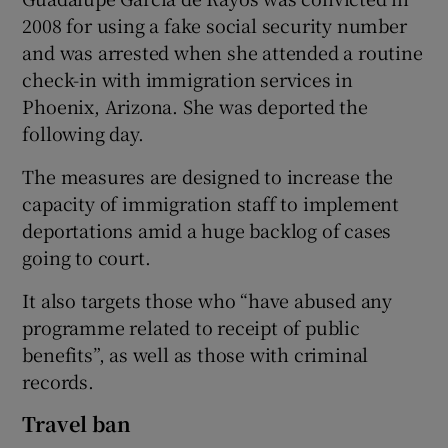
2008 for using a fake social security number
and was arrested when she attended a routine
check-in with immigration services in
Phoenix, Arizona. She was deported the
following day.
The measures are designed to increase the
capacity of immigration staff to implement
deportations amid a huge backlog of cases
going to court.
It also targets those who “have abused any
programme related to receipt of public
benefits”, as well as those with criminal
records.
Travel ban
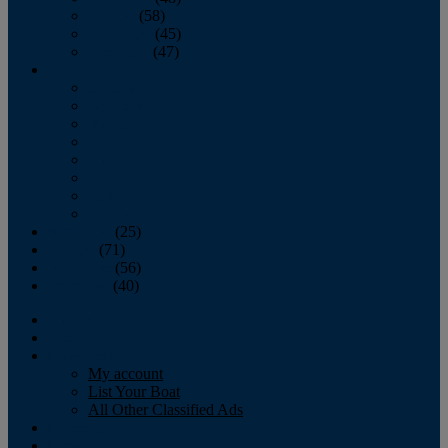
October
(58)
November
(45)
December
(47)
2007
January
February
March
April
May
June
July
August
September
(25)
October
(71)
November
(56)
December
(40)
Magazine
‘Lectronic
Classifieds
My account
List Your Boat
All Other Classified Ads
Calendar
Crew List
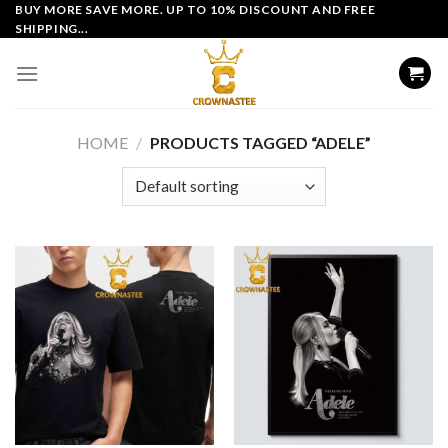
Skip
BUY MORE SAVE MORE. UP TO 10% DISCOUNT AND FREE
SHIPPING...
to
content
HOME
/
PRODUCTS TAGGED “ADELE”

Task prompt: Wherever a picture appears in the records, omit it, and transcribe everything else exactly.

Solution to the problem:
2008 for using a fake social security number
and was arrested when she attended a routine
check-in with immigration services in
Phoenix, Arizona. She was deported the
following day.
The measures are designed to increase the
capacity of immigration staff to implement
deportations amid a huge backlog of cases
going to court.
It also targets those who “have abused any
programme related to receipt of public
benefits”, as well as those with criminal
records.
Travel ban
October
(58)
November
(45)
December
(47)
2007
January
February
March
April
May
June
July
August
September
(25)
October
(71)
November
(56)
December
(40)
Magazine
‘Lectronic
Classifieds
My account
List Your Boat
All Other Classified Ads
Calendar
Crew List
Skip
BUY MORE SAVE MORE. UP TO 10% DISCOUNT AND FREE
SHIPPING...
to
content
HOME
/
PRODUCTS TAGGED “ADELE”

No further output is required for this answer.